Archive for the ‘Factor Analysis’ Category

Factor Analysis: A Short Introduction, Part 1 [Reducing Dimensionality]

Saturday, September 15th, 2012

Factor Analysis: A Short Introduction, Part 1 by Maike Rahn.

From the post:

Why use factor analysis?

Factor analysis is a useful tool for investigating variable relationships for complex concepts such as socioeconomic status, dietary patterns, or psychological scales.

It allows researchers to investigate concepts that are not easily measured directly by collapsing a large number of variables into a few interpretable underlying factors.

What is a factor?

The key concept of factor analysis is that multiple observed variables have similar patterns of responses because of their association with an underlying latent variable, the factor, which cannot easily be measured.

For example, people may respond similarly to questions about income, education, and occupation, which are all associated with the latent variable socioeconomic status.

I mention factor analysis as an example of

  • reducing dimensionality
  • exchanging a not easily measured latent variable for measurable ones
  • attributing a relationship between a not easily measured latent variable and measurable ones

Factor analysis has been successfully used in a number of fields.

However, to reliably integrate information based on factor analysis you will need to probe the (often) unstated assumptions of such analysis.

PS: You may find the pointers in Wikipedia useful: Factor Analysis.

Factor Analysis at 100:… [Two Subjects – One Name]

Friday, August 10th, 2012

Factor Analysis at 100: Historical Developments And Future Directions (Cudeck, MacCallum, Lawrence Erlbaum Associates Inc, 2007. (384 pp.)) was mentioned by Christophe Lalanne in Some Random Notes, as one of his recent book acquisitions.

While searching for that volume, I encountered a conference with the same name: Factor Analysis at 100: Historical Developments And Future Directions [Conference, 2004] .

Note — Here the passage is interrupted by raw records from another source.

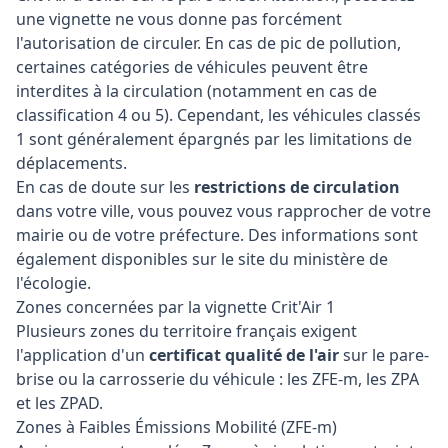
une vignette ne vous donne pas forcément
l'autorisation de circuler. En cas de pic de pollution,
certaines catégories de véhicules peuvent être
interdites à la circulation (notamment en cas de
classification 4 ou 5). Cependant, les véhicules classés
1 sont généralement épargnés par les limitations de
déplacements.
En cas de doute sur les
restrictions de circulation
dans votre ville, vous pouvez vous rapprocher de votre
mairie ou de votre préfecture. Des informations sont
également disponibles sur le site du ministère de
l'écologie.
Zones concernées par la vignette Crit'Air 1
Plusieurs zones du territoire français exigent
l'application d'un
certificat qualité de l'air
sur le pare-
brise ou la carrosserie du véhicule : les ZFE-m, les ZPA
et les ZPAD.
Zones à Faibles Émissions Mobilité (ZFE-m)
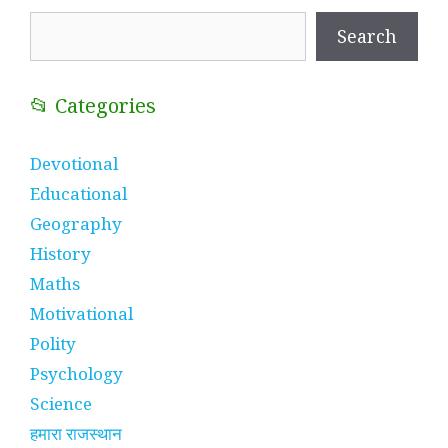
Search
Search
📂 Categories
Devotional
Educational
Geography
History
Maths
Motivational
Polity
Psychology
Science
हमारा राजस्थान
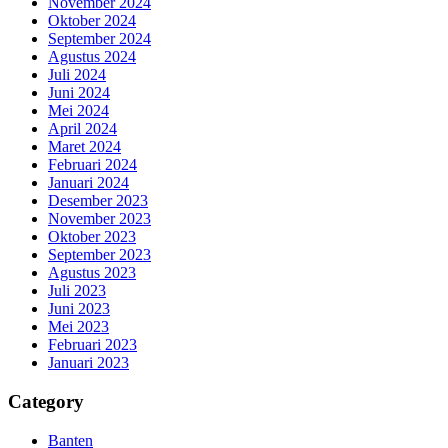
November 2024
Oktober 2024
September 2024
Agustus 2024
Juli 2024
Juni 2024
Mei 2024
April 2024
Maret 2024
Februari 2024
Januari 2024
Desember 2023
November 2023
Oktober 2023
September 2023
Agustus 2023
Juli 2023
Juni 2023
Mei 2023
Februari 2023
Januari 2023
Category
Banten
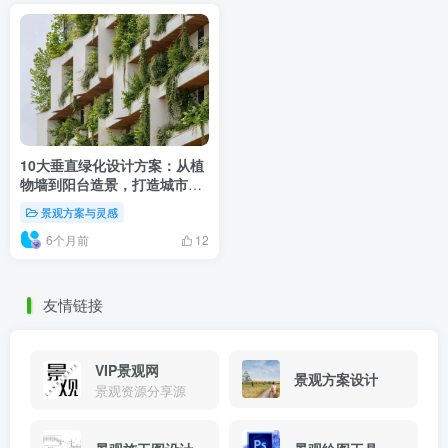
10大垂直绿化设计方案：从植
物墙到阳台造景，打造城市生
态空间
景观方案与灵感
6个月前
12
友情链接
VIP景观网
景观方案设计
景观资源分享源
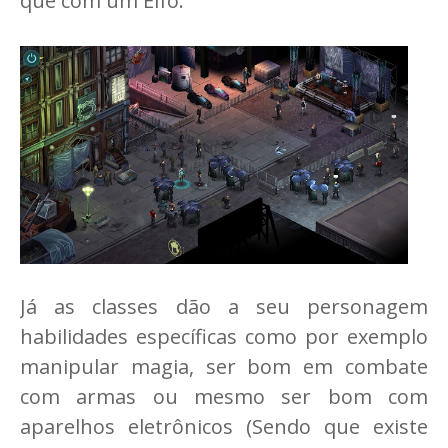
que com um Elfo.
Já as classes dão a seu personagem
habilidades específicas como por exemplo
manipular magia, ser bom em combate
com armas ou mesmo ser bom com
aparelhos eletrônicos (Sendo que existe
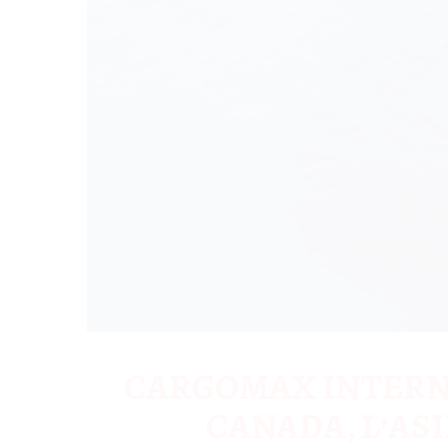
CARGOMAX INTERNA
CANADA, L’ASI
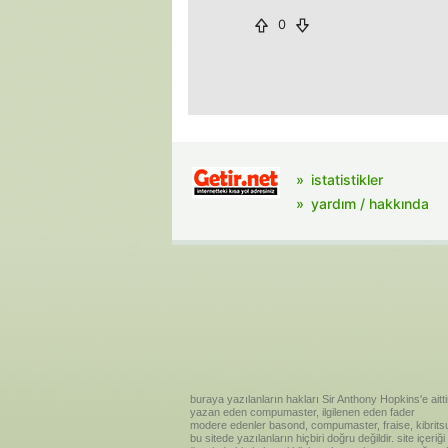
0
istatistikler
yardım / hakkında
buraya yazılanların hakları Sir Anthony Hopkins'e aitti
yazan eden compumaster, ilgilenen eden fader
modere edenler basond, compumaster, fraise, kibritsu
bu sitede yazılanların hiçbiri doğru değildir. site içe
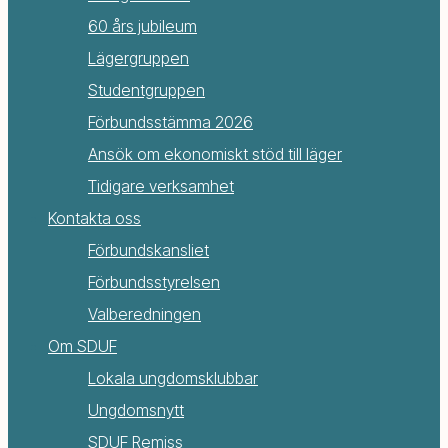
60 års jubileum
Lägergruppen
Studentgruppen
Förbundsstämma 2026
Ansök om ekonomiskt stöd till läger
Tidigare verksamhet
Kontakta oss
Förbundskansliet
Förbundsstyrelsen
Valberedningen
Om SDUF
Lokala ungdomsklubbar
Ungdomsnytt
SDUF Remiss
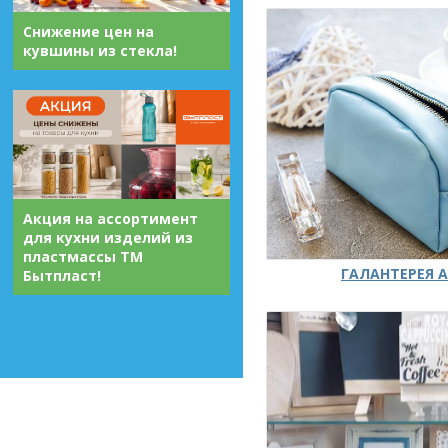
Снижение цен на
кувшины из стекла!
Акция на ассортимент
для кухни изделий из
пластмассы ТМ
ГАЛАНТЕРЕЯ А
Бытпласт!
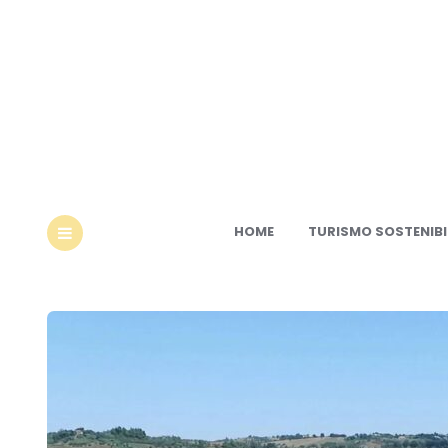
Ec
HOME
TURISMO SOSTENIBI
MENU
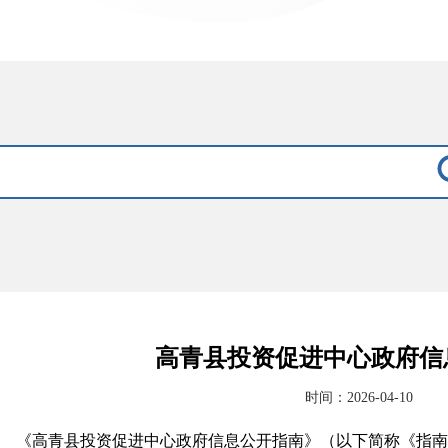
高青县投资促进中心政府信
时间：2026-04-10
《高青县投资促进中心政府信息公开指南》（以下简称《指南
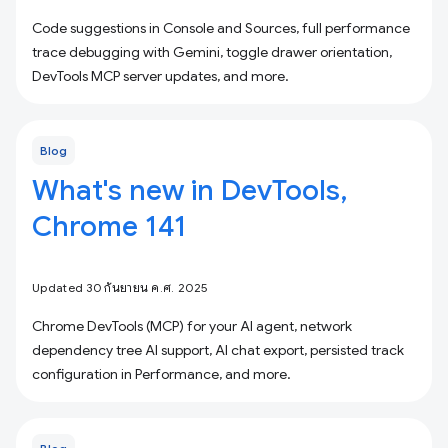
Code suggestions in Console and Sources, full performance
trace debugging with Gemini, toggle drawer orientation,
DevTools MCP server updates, and more.
Blog
What's new in DevTools,
Chrome 141
Updated 30 กันยายน ค.ศ. 2025
Chrome DevTools (MCP) for your AI agent, network
dependency tree AI support, AI chat export, persisted track
configuration in Performance, and more.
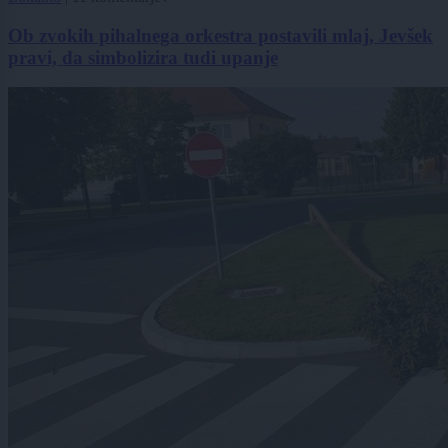
Ob zvokih pihalnega orkestra postavili mlaj, Jevšek
pravi, da simbolizira tudi upanje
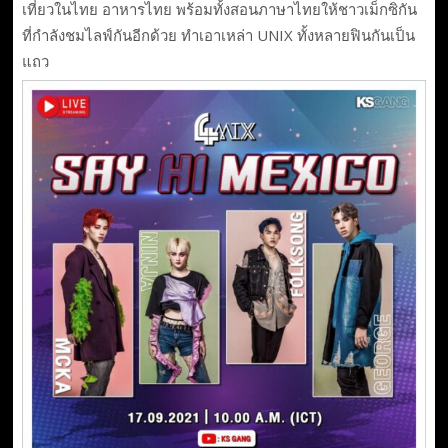
เที่ยวในไทย อาหารไทย พร้อมทั้งสอนภาษาไทยให้ชาวเม็กซิกัน
ที่กำลังชมไลฟ์กันอีกด้วย ทำเอาเหล่า UNIX ทั้งหลายฟินกันเป็น
แถว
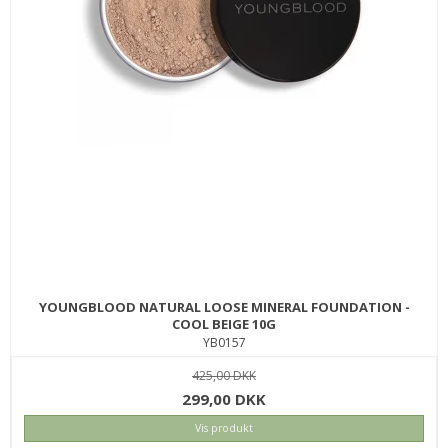
YOUNGBLOOD NATURAL LOOSE MINERAL FOUNDATION -
COOL BEIGE 10G
YB0157
425,00 DKK
299,00 DKK
Vis produkt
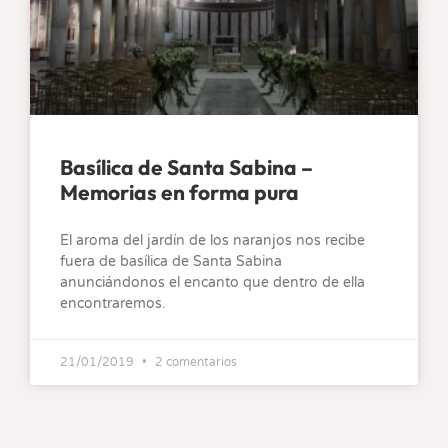
Basílica de Santa Sabina –
Memorias en forma pura
El aroma del jardín de los naranjos nos recibe
fuera de basílica de Santa Sabina
anunciándonos el encanto que dentro de ella
encontraremos.
21/01/2019
2 comentarios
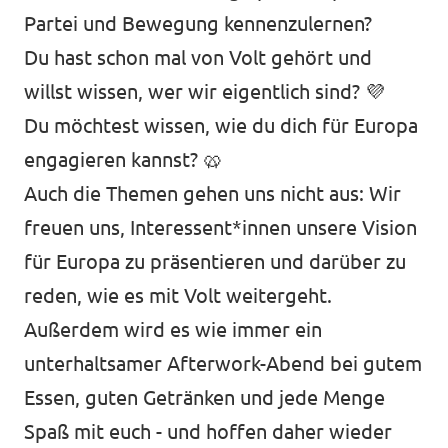
Partei und Bewegung kennenzulernen?
Datenschutz
Du hast schon mal von Volt gehört und
Impressum
willst wissen, wer wir eigentlich sind? 💜⁠
Kontakt
Du möchtest wissen, wie du dich für Europa
engagieren kannst? 🥨
Auch die Themen gehen uns nicht aus: Wir
freuen uns, Interessent*innen unsere Vision
für Europa zu präsentieren und darüber zu
reden, wie es mit Volt weitergeht.
Außerdem wird es wie immer ein
unterhaltsamer Afterwork-Abend bei gutem
Essen, guten Getränken und jede Menge
Spaß mit euch - und hoffen daher wieder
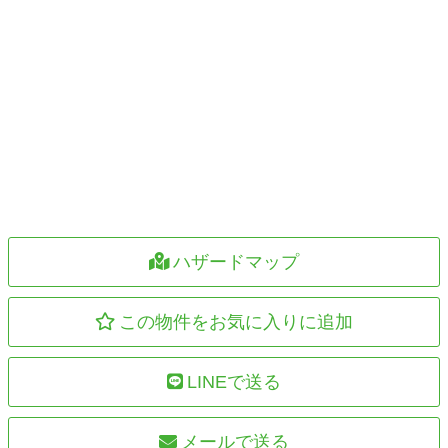
ハザードマップ
この物件をお気に入りに追加
LINEで送る
メールで送る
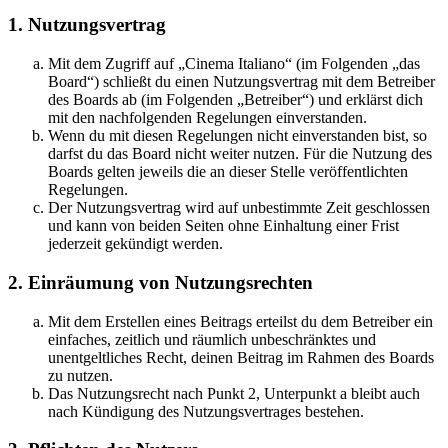
1. Nutzungsvertrag
Mit dem Zugriff auf „Cinema Italiano“ (im Folgenden „das
Board“) schließt du einen Nutzungsvertrag mit dem Betreiber
des Boards ab (im Folgenden „Betreiber“) und erklärst dich
mit den nachfolgenden Regelungen einverstanden.
Wenn du mit diesen Regelungen nicht einverstanden bist, so
darfst du das Board nicht weiter nutzen. Für die Nutzung des
Boards gelten jeweils die an dieser Stelle veröffentlichten
Regelungen.
Der Nutzungsvertrag wird auf unbestimmte Zeit geschlossen
und kann von beiden Seiten ohne Einhaltung einer Frist
jederzeit gekündigt werden.
2. Einräumung von Nutzungsrechten
Mit dem Erstellen eines Beitrags erteilst du dem Betreiber ein
einfaches, zeitlich und räumlich unbeschränktes und
unentgeltliches Recht, deinen Beitrag im Rahmen des Boards
zu nutzen.
Das Nutzungsrecht nach Punkt 2, Unterpunkt a bleibt auch
nach Kündigung des Nutzungsvertrages bestehen.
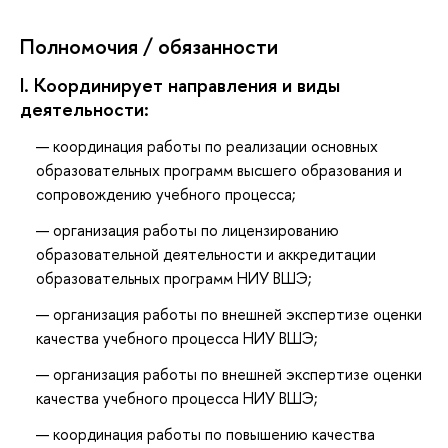
Полномочия / обязанности
I. Координирует направления и виды
деятельности:
координация работы по реализации основных
образовательных программ высшего образования и
сопровождению учебного процесса;
организация работы по лицензированию
образовательной деятельности и аккредитации
образовательных программ НИУ ВШЭ;
организация работы по внешней экспертизе оценки
качества учебного процесса НИУ ВШЭ;
организация работы по внешней экспертизе оценки
качества учебного процесса НИУ ВШЭ;
координация работы по повышению качества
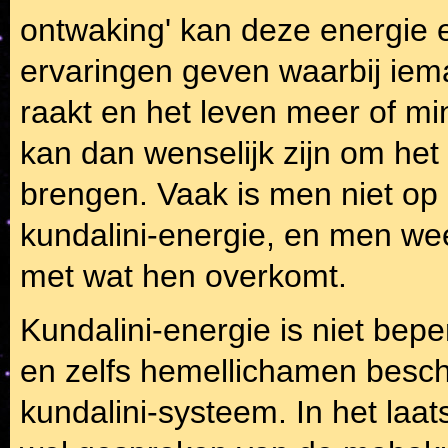
ontwaking' kan deze energie 
ervaringen geven waarbij ie
raakt en het leven meer of mi
kan dan wenselijk zijn om het
brengen. Vaak is men niet op 
kundalini-energie, en men we
met wat hen overkomt.
Kundalini-energie is niet bep
en zelfs hemellichamen beschi
kundalini-systeem. In het laats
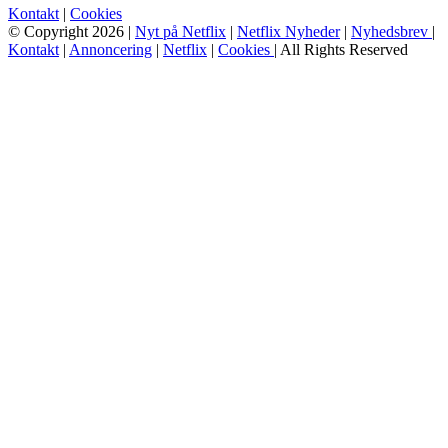
Kontakt
|
Cookies
© Copyright 2026 |
Nyt på Netflix
|
Netflix Nyheder
|
Nyhedsbrev
|
Kontakt
|
Annoncering
|
Netflix
|
Cookies
| All Rights Reserved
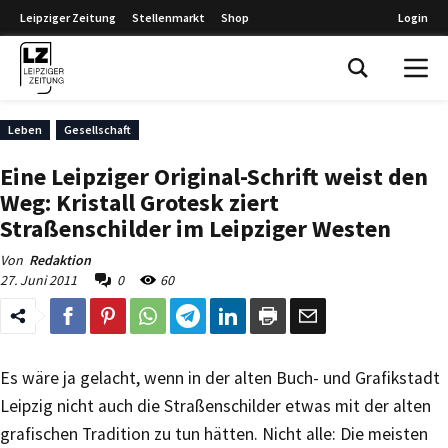
Leipziger Zeitung
Stellenmarkt
Shop
Login
Leipziger Zeitung
Leben
Gesellschaft
Eine Leipziger Original-Schrift weist den
Weg: Kristall Grotesk ziert
Straßenschilder im Leipziger Westen
Von
Redaktion
27. Juni 2011
0
60
Es wäre ja gelacht, wenn in der alten Buch- und Grafikstadt
Leipzig nicht auch die Straßenschilder etwas mit der alten
grafischen Tradition zu tun hätten. Nicht alle: Die meisten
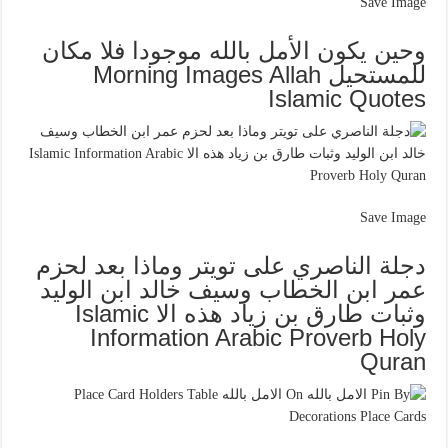
Save Image
وحين يكون الأمل بالله موجودا فلا مكان
للمستحيل Morning Images Allah
Islamic Quotes
Save Image
دجلة الناصري على تويتر وماذا بعد لحزم
عمر ابن الخطاب وسيف خالد ابن الوليد
وثبات طارق بن زياد هذه الا Islamic
Information Arabic Proverb Holy
Quran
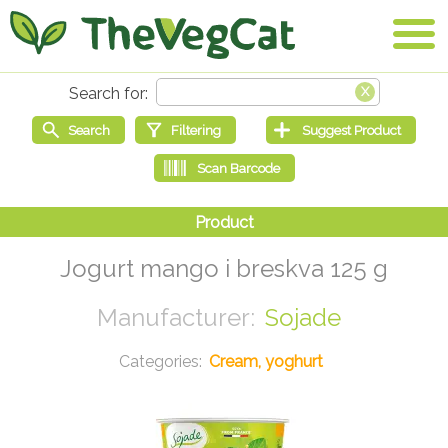
Jogurt mango i breskva 125 g
Sojade
Cream, yoghurt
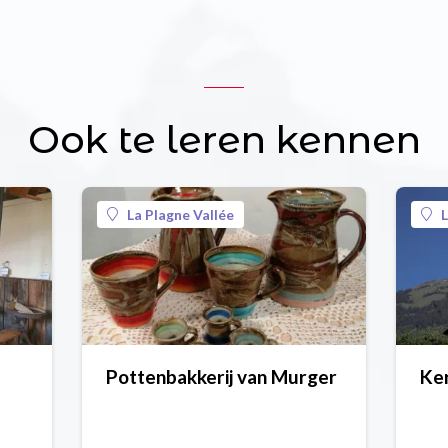
Ook te leren kennen
La Plagne Vallée
L
Pottenbakkerij van Murger
Ker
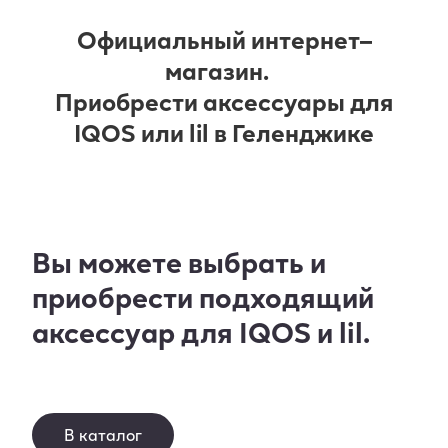
Официальный интернет–
магазин.
Приобрести аксессуары для
IQOS или lil в Геленджике
Вы можете выбрать и
приобрести подходящий
аксессуар для IQOS и lil.
В каталог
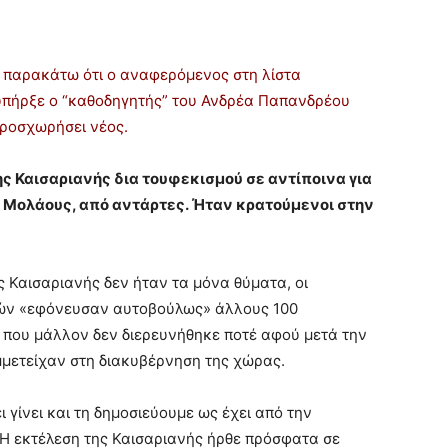
 παρακάτω ότι ο αναφερόμενος στη λίστα
υπήρξε ο “καθοδηγητής” του Ανδρέα Παπανδρέου
προσχωρήσει νέος.
ης Καισαριανής δια τουφεκισμού σε αντίποινα για
 Μολάους, από αντάρτες. Ήταν κρατούμενοι στην
ς Καισαριανής δεν ήταν τα μόνα θύματα, οι
ών «εφόνευσαν αυτοβούλως» άλλους 100
 που μάλλον δεν διερευνήθηκε ποτέ αφού μετά την
μετείχαν στη διακυβέρνηση της χώρας.
 γίνει και τη δημοσιεύουμε ως έχει από την
 Η εκτέλεση της Καισαριανής ήρθε πρόσφατα σε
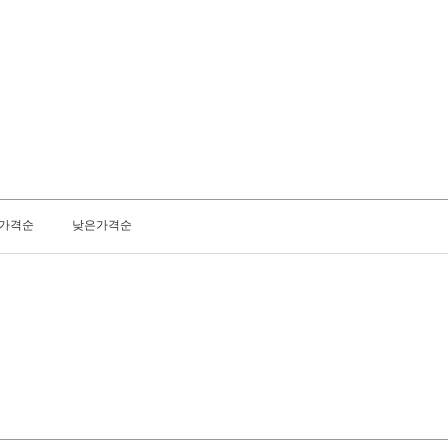
가격순
낮은가격순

At the conference site you will find links to materials from thirteen speakers, plus a “Factor Analysis Genealogy” and “Factor Analysis Timeline.”

The presentations from the conference became papers that appear in the volume Christophe recently purchased.

Charles Spearman’s paper, “General Intelligence, Objectively Determined and Measured,” in the American Journal of Psychology [PDF version] [HTML version] (1904) was posted to the conference homepage.


The relevant subject identifiers are obvious. What else would you add to topics representing these subjects? Why?

A Performance Study of Data Mining Techniques: Multiple Linear Regression vs. Factor Analysis

Wednesday, September 7th, 2011

A Performance Study of Data Mining Techniques: Multiple Linear Regression vs. Factor Analysis by Abhishek Taneja and R.K.Chauhan.

Abstract:

The growing volume of data usually creates an interesting challenge for the need of data analysis tools that discover regularities in these data. Data mining has emerged as disciplines that contribute tools for data analysis, discovery of hidden knowledge, and autonomous decision making in many application domains. The purpose of this study is to compare the performance of two data mining techniques viz., factor analysis and multiple linear regression for different sample sizes on three unique sets of data. The performance of the two data mining techniques is compared on following parameters like mean square error (MSE), R-square, R-Square adjusted, condition number, root mean square error(RMSE), number of variables included in the prediction model, modified coefficient of efficiency, F-value, and test of normality. These parameters have been computed using various data mining tools like SPSS, XLstat, Stata, and MS-Excel. It is seen that for all the given dataset, factor analysis outperform multiple linear regression. But the absolute value of prediction accuracy varied between the three datasets indicating that the data distribution and data characteristics play a major role in choosing the correct prediction technique.

I had to do a double-take when I saw “factor analysis” in the title of this article. I remember factor analysis from Schubert’s The judicial mind revisited : psychometric analysis of Supreme Court ideology, where Schubert used factor analysis to model the relative positions of the Supreme Court Justices. Schubert taught himself factor analysis on a Frieden rotary calculator. (I had one of those too but that’s a different story.)

The real lesson of this article comes at the end of the abstract: the data distribution and data characteristics play a major role in choosing the correct prediction technique.